Wednesday, August 13, 2008

Should I come back to wine?





















Originally, I was a wine drinker, but then I went over to vodka. Am I missing something? Haaretz thinks so.

In recent months Israeli wines have become the darling of critics in the United States. Several months ago, for example, Robert Parker, by far the most influential wine critic in the world, tasted 90 Israeli wines. In his prestigious Wine Advocate he gave 13 of those wines scores of 90-93, reserved for wines of "exceptional complexity and character." Equally important, 58 wines received scores of between 85-89, putting them in Parker's ratings as "wines that are very good to excellent."

Even more recently, Wine Spectator rated 39 Israeli wines, of which 13 attained scores of 90 or 91 (outstanding and of superior character and style), while the remainder received 87-89 points (very good, wines with special qualities).
No one has ever said a good word on Israeli vodkas.

5 comments:

Anonymous said...

Yes you should - wine is healthier than vodka and is the ancient drink of our people.
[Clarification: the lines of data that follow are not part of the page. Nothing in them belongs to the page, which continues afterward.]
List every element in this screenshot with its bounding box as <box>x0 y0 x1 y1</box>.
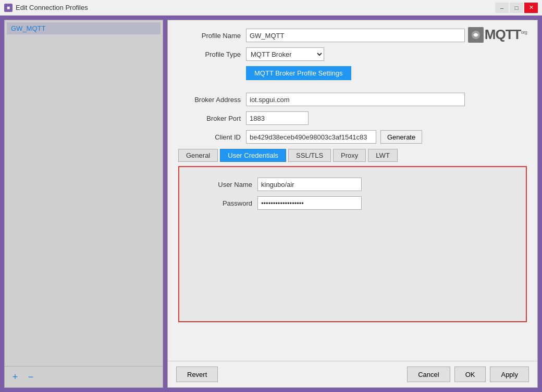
form-section: MQTTorg Profile Name Profile Type MQTT B… <box>178 29 527 61</box>
username-input[interactable] <box>257 178 362 191</box>
username-label: User Name <box>190 181 252 188</box>
profile-type-select[interactable]: MQTT Broker <box>246 47 324 61</box>
remove-profile-button[interactable]: − <box>24 371 37 383</box>
minimize-button[interactable]: – <box>495 3 509 13</box>
cancel-button[interactable]: Cancel <box>407 366 450 382</box>
bottom-bar-right: Cancel OK Apply <box>407 366 529 382</box>
generate-button[interactable]: Generate <box>380 130 422 144</box>
client-id-label: Client ID <box>178 133 241 141</box>
username-row: User Name document.currentScript.previou… <box>190 178 515 191</box>
section-button-wrapper: MQTT Broker Profile Settings <box>246 66 527 86</box>
apply-button[interactable]: Apply <box>490 366 529 382</box>
ok-button[interactable]: OK <box>454 366 486 382</box>
password-row: Password document.currentScript.previous… <box>190 196 515 210</box>
revert-button[interactable]: Revert <box>176 366 218 382</box>
profile-name-label: Profile Name <box>178 32 241 40</box>
title-bar: ■ Edit Connection Profiles – □ ✕ <box>0 0 542 16</box>
broker-address-label: Broker Address <box>178 96 241 104</box>
broker-port-label: Broker Port <box>178 115 241 122</box>
right-panel: MQTTorg Profile Name Profile Type MQTT B… <box>167 20 538 388</box>
profile-type-row: Profile Type MQTT Broker <box>178 47 527 61</box>
profile-list: GW_MQTT <box>5 20 163 366</box>
password-label: Password <box>190 199 252 207</box>
tab-user-credentials[interactable]: User Credentials <box>220 149 286 162</box>
maximize-button[interactable]: □ <box>510 3 523 13</box>
main-content: GW_MQTT + − MQTTorg <box>0 16 542 392</box>
broker-port-input[interactable] <box>246 111 309 125</box>
mqtt-logo: MQTTorg <box>468 27 527 43</box>
right-panel-body: MQTTorg Profile Name Profile Type MQTT B… <box>168 20 537 361</box>
mqtt-logo-text: MQTTorg <box>485 27 527 43</box>
client-id-row: Client ID document.currentScript.previou… <box>178 130 527 144</box>
section-header-button[interactable]: MQTT Broker Profile Settings <box>246 66 351 80</box>
window-title: Edit Connection Profiles <box>16 4 88 11</box>
title-bar-left: ■ Edit Connection Profiles <box>4 4 88 12</box>
tab-proxy[interactable]: Proxy <box>333 149 366 162</box>
window-controls: – □ ✕ <box>495 3 538 13</box>
client-id-input[interactable] <box>246 130 376 144</box>
close-button[interactable]: ✕ <box>524 3 538 13</box>
profile-list-item[interactable]: GW_MQTT <box>7 22 161 34</box>
mqtt-logo-icon <box>468 27 484 43</box>
add-profile-button[interactable]: + <box>9 371 21 383</box>
profile-type-wrapper: MQTT Broker <box>246 47 324 61</box>
app-icon: ■ <box>4 4 13 12</box>
left-panel-footer: + − <box>5 366 163 387</box>
profile-type-label: Profile Type <box>178 50 241 58</box>
profile-name-input[interactable] <box>246 29 465 42</box>
tab-general[interactable]: General <box>178 149 218 162</box>
broker-address-row: Broker Address document.currentScript.pr… <box>178 93 527 106</box>
bottom-bar-left: Revert <box>176 366 218 382</box>
tab-content-user-credentials: User Name document.currentScript.previou… <box>178 166 527 322</box>
password-input[interactable] <box>257 196 362 210</box>
left-panel: GW_MQTT + − <box>4 20 163 388</box>
bottom-bar: Revert Cancel OK Apply <box>168 361 537 387</box>
broker-port-row: Broker Port document.currentScript.previ… <box>178 111 527 125</box>
tabs-row: General User Credentials SSL/TLS Proxy L… <box>178 149 527 162</box>
tab-ssl-tls[interactable]: SSL/TLS <box>288 149 331 162</box>
broker-address-input[interactable] <box>246 93 465 106</box>
tab-lwt[interactable]: LWT <box>368 149 397 162</box>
Vodka is something nasty that we picked up from the Russians.

Anonymous said...

Is vodka less kosher than wine?

Richard Shaffer said...

YES - you should come back to wine from Israel.

Richard Shaffer
Israeli Wine Direct dot com

J. said...

Well, I shall give it a try.

It will make happy my wife, who is convinced that red wine is healthy as well sophisticated, while vodka is a mujik thing.

But I have to disagree with Anonymous Number One, vodka is as an ungarishe yidden thing as , Szol a Kakas Mar. Vodka, palinka, slivovitz, konyak, you name it, we drink it.

Anonymous said...

U'Mipnei Chatoeni Golini M'Artzeni

You are no longer in galut, your sins are forgiven - no need to be a shikr like some drunken peasant.

Today they showed some Russian soldiers in Georgia. In fine Russian tradition they were completely drunk. Some things never change.